Brighton Fringe 2014
Roger, an elderly man sits alone in his flat, slowly fading away. There’s nothing to keep him here and he’s ready to go, but old soldiers never die and he wants help. This is a sensitive piece of theatre with remarkable puppetry at its heart.
A youth named Billy visits Rog as part of a social care programme at his college. Rog is an 87 year old man struggling with emphysema, stuck in his nicotine stained flat, rarely moving from his chair, with his NHS walking stick lying by his side. Aside from the brief visits from his carer, Billy is no doubt the only person Rog comes into direct contact with and he consoles himself in a never-ending chain of cigarettes.
These visits are challenging for the young man. It is clearly distressing to witness Rog struggling through coughing fits, desperately clamping an oxygen mask to his face to find a release. But while Rog is bluff and confrontational in his conversation, he is also something of a philosopher and introduces Billy to a world of ideas. Billy is surprised to find himself developing an attachment to the old man and continues to visit long after his placement is over. And things roll on, until Rog asks, ‘Could you kill someone Billy?’ The inference is clear and the tension mounts.
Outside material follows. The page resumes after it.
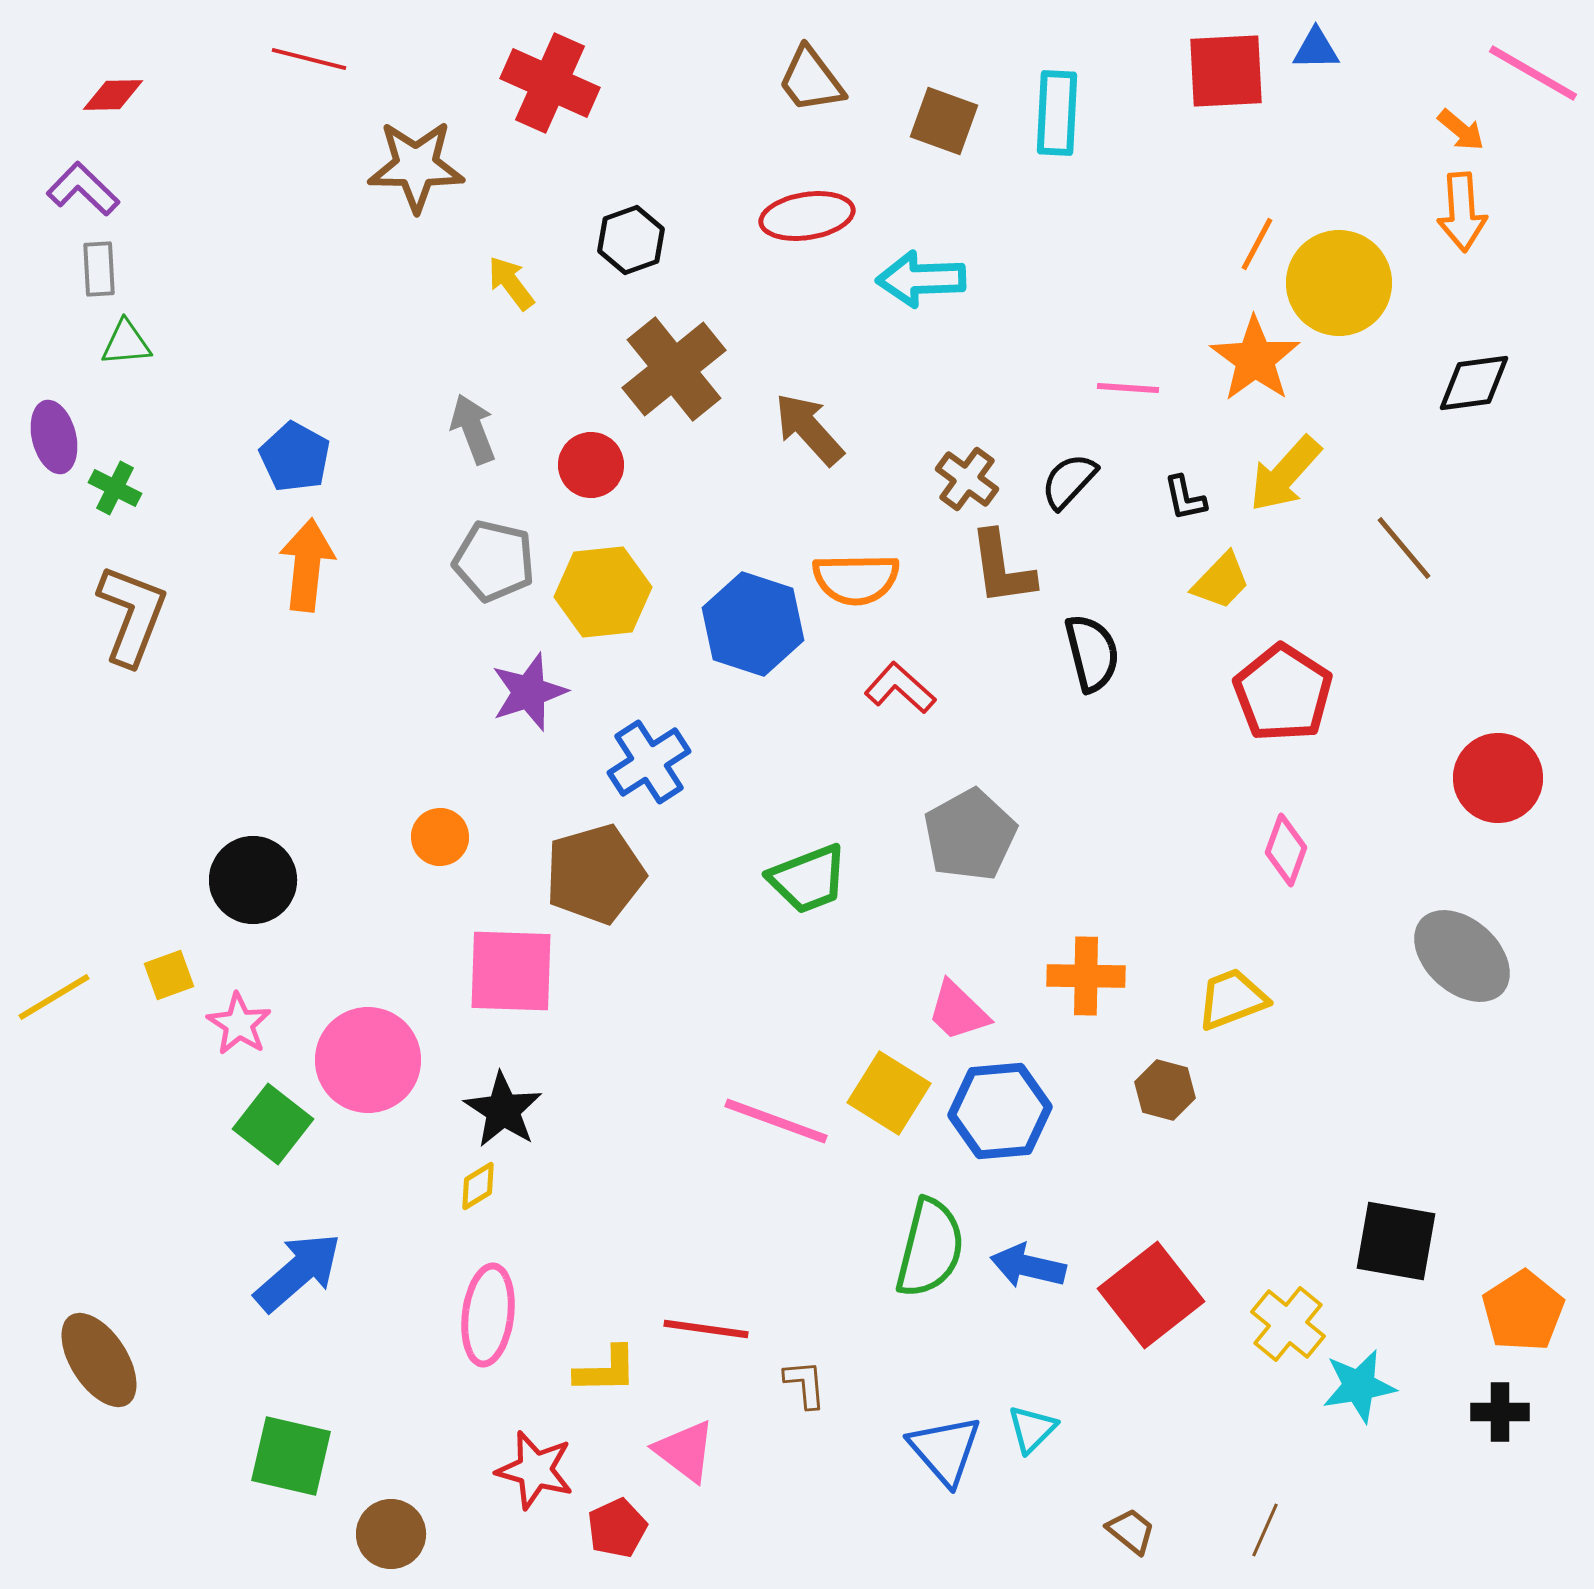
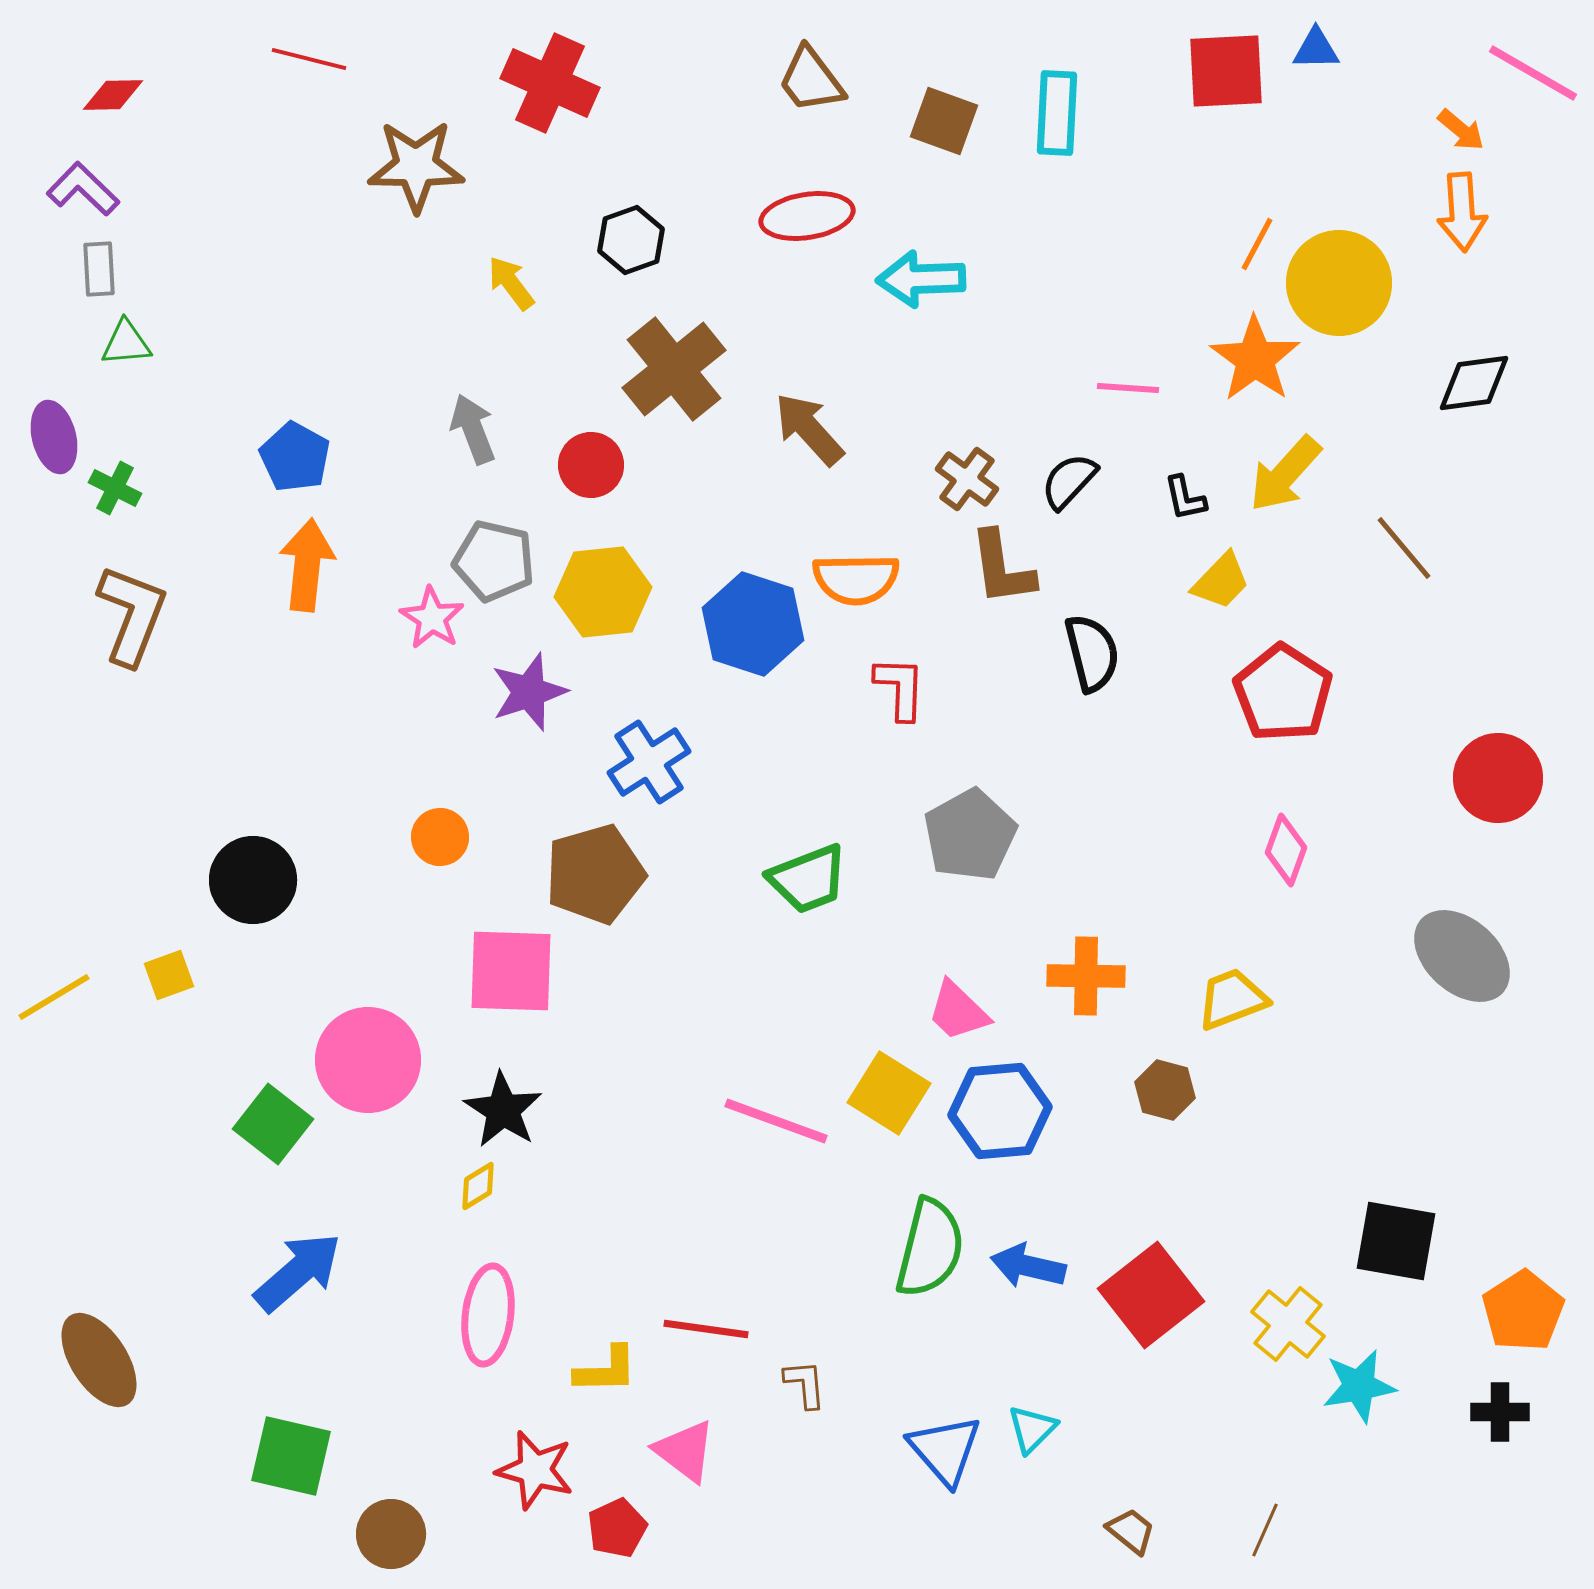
red L-shape at (900, 688): rotated 50 degrees clockwise
pink star at (239, 1024): moved 193 px right, 406 px up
Roger is a puppet. This is an interesting choice, as it underlines the semblance of a life that the character has at this point. His head has yellow, leathery features and his eyes are big, black pools, deep set in his face. There is limited opportunity for movement from puppeteers Nicholas Halliwell and Louisa Ashton. However, these limitations have become a blessing, as the performers have fine-tuned the puppet’s gestures, reducing the character to a series of repetitive movements with cigarettes and lighter and a twitching right thumb, to provide a subtle and stirring performance directed by Shelley Knowles-Dixon.
The show has high production values. Performances are well supported by an intricate sound design from Tom Oakes and beautiful musical accompaniment from Lawrence Illsely on electric guitar. Particularly haunting are the moments when Roger’s coughing echoes through the air along with the dilemma of the situation.
Lawrence Illsley also wrote the play, in response to the death of his father from cancer and using the experience of his mother as a carer. The writing is heartfelt and considered, showing a touching relationship between a young and an old man. It tackles challenging issues, asking the audience to consider the idea of death and how we manage it in our society. These issues are definitely worth tackling. However, while we understand Billy’s conflict, explored with confidence by Graham Dron, Roger’s is much more opaque. He talks of morality but we have no sense of how he comes to place such a weight of responsibility on a young man’s shoulders, who he has only recently befriended. It just seems a little to easy for him and as such, I believe the play is too nuanced to be really powerful. That said, I did find myself wiping a tear from my eye and I would recommend it.